A problem in the PositionalEncoding model code #42

kir1to455 · 2024-04-29T09:21:52Z

Hi，
Thank you for developing Corigami !
I have encountered some problems when I use corigami to train my data.

After the encoder step，here, the transposed matrix is input into attn.
the matrix x is : Tensor, shape [batch_size, seq_lenth, embedding_dim], not Tensor, shape [seq_lenth, batch_size, embedding_dim] !

if perform this step: x = x + self.pe[:x.size(0)] will return the wrong location information result.

I think the code may have made an error in transponse after the encoder.

Best wishes,
Kirtio

tanjimin · 2024-04-30T17:18:54Z

Hi @kir1to455 Thank you for raising this issue!
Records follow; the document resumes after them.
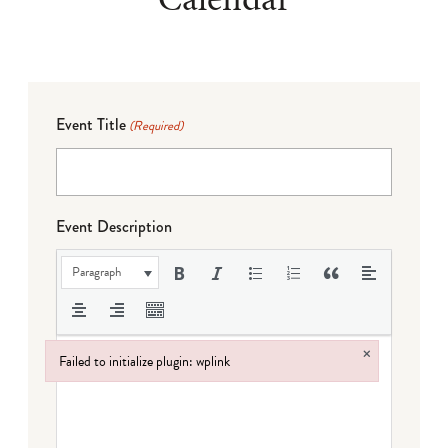
Event Title
(Required)
Event Description
Paragraph
×
Failed to initialize plugin: wplink
Failed to initialize plugin: wplink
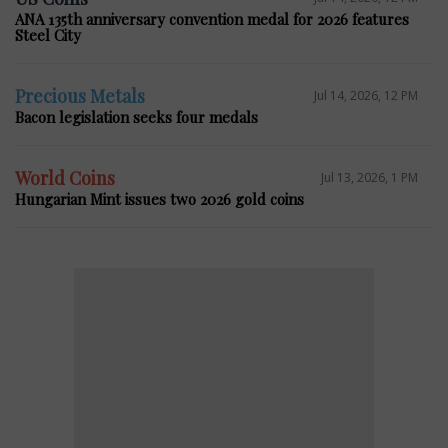
ANA 135th anniversary convention medal for 2026 features
Steel City
Precious Metals
Jul 14, 2026, 12 PM
Bacon legislation seeks four medals
World Coins
Jul 13, 2026, 1 PM
Hungarian Mint issues two 2026 gold coins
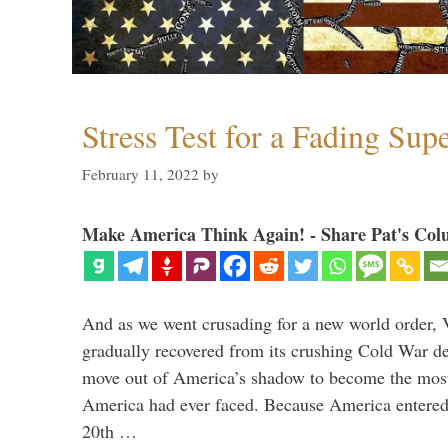
Stress Test for a Fading Su
February 11, 2022
by
Make America Think Again! - Share Pat's Col
And as we went crusading for a new world order, 
gradually recovered from its crushing Cold War de
move out of America’s shadow to become the most
America had ever faced. Because America entered
20th …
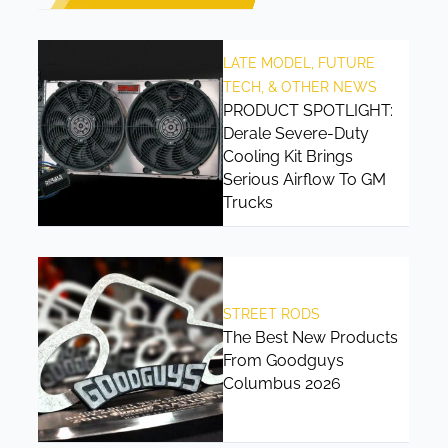
LATE MODEL, FUTURE
TECH, & OTHER NEWS
PRODUCT SPOTLIGHT:
Derale Severe-Duty
Cooling Kit Brings
Serious Airflow To GM
Trucks
STREET RODS
The Best New Products
From Goodguys
Columbus 2026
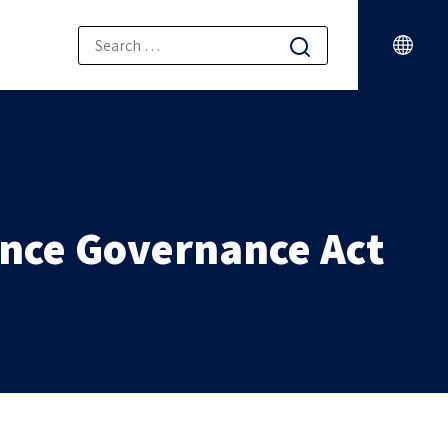
gence Governance Act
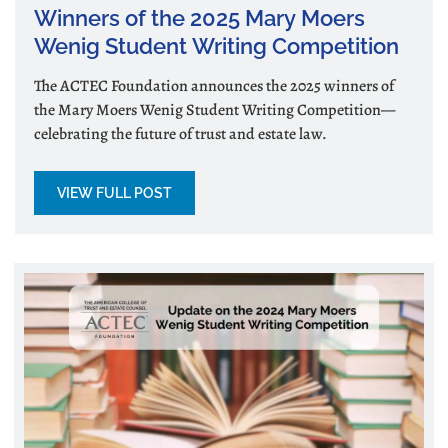
Winners of the 2025 Mary Moers
Wenig Student Writing Competition
The ACTEC Foundation announces the 2025 winners of
the Mary Moers Wenig Student Writing Competition—
celebrating the future of trust and estate law.
VIEW FULL POST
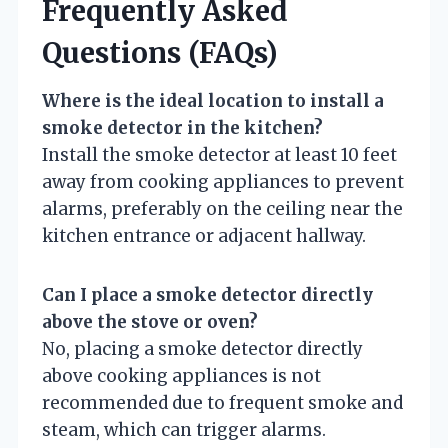
Frequently Asked
Questions (FAQs)
Where is the ideal location to install a
smoke detector in the kitchen?
Install the smoke detector at least 10 feet
away from cooking appliances to prevent
alarms, preferably on the ceiling near the
kitchen entrance or adjacent hallway.
Can I place a smoke detector directly
above the stove or oven?
No, placing a smoke detector directly
above cooking appliances is not
recommended due to frequent smoke and
steam, which can trigger alarms.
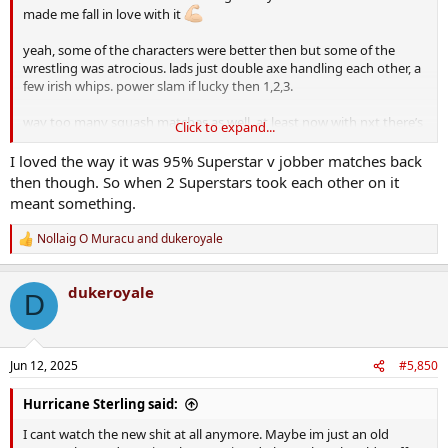
made me fall in love with it
yeah, some of the characters were better then but some of the
wrestling was atrocious. lads just double axe handling each other, a
few irish whips. power slam if lucky then 1,2,3.
way too many squash matches as well. at least now with nxt there’s
Click to expand...
something on the line rather than some jabroni falling foul of vince
and being told move it or lose it.
I loved the way it was 95% Superstar v jobber matches back
then though. So when 2 Superstars took each other on it
the pg era wasn’t the best but they half seem to have learned their
meant something.
mistakes and let the violence run a bit now. lol, there’s some who
came up through cena PG and were probably horrified when lesnar
Nollaig O Muracu
and
dukeroyale
R
drew claret from orton, having never seen it before.
e
a
maven has a good “behind the wrestling” style page on youtube.
dukeroyale
c
D
checked out one a while back where he has foley rate the pain from
t
various weapons. foley is candid enough through it all but says he’s
i
the luckiest fella ever tje actually still have all his faculties after the
o
abuse he put himself through. he has an interesting take on the
n
Jun 12, 2025
#5,850
s
steel chair shots and specifically the one where the rock kept
:
battering him while in cuffs.
Hurricane Sterling said:
I cant watch the new shit at all anymore. Maybe im just an old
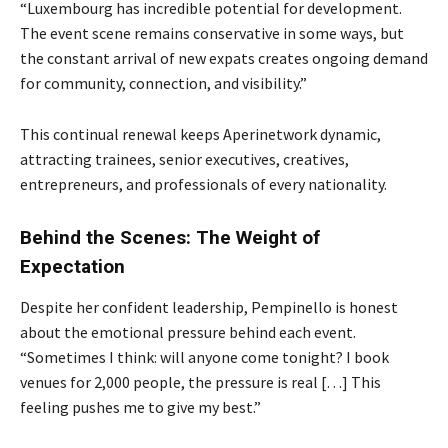
“Luxembourg has incredible potential for development.
The event scene remains conservative in some ways, but
the constant arrival of new expats creates ongoing demand
for community, connection, and visibility.”
This continual renewal keeps Aperinetwork dynamic,
attracting trainees, senior executives, creatives,
entrepreneurs, and professionals of every nationality.
Behind the Scenes: The Weight of
Expectation
Despite her confident leadership, Pempinello is honest
about the emotional pressure behind each event.
“Sometimes I think: will anyone come tonight? I book
venues for 2,000 people, the pressure is real […] This
feeling pushes me to give my best.”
The move feature_forward function is actually for adjusting the difference between CNN vs Transformer. CNN will have channels/hiddens as the second feature [batch, hidden, length] and NLP models (including transformer) usually have hidden at the end [batch, length, hidden]. We need to swap the last two axis back and forth.

I think you are correct about the PE which is a separate issue. One simple fix could be change the dimension of the pe loaded and let pytorch handle the broad casting. You can try this:

x = x + self.pe[:x.size(1)].transpose(0, 1)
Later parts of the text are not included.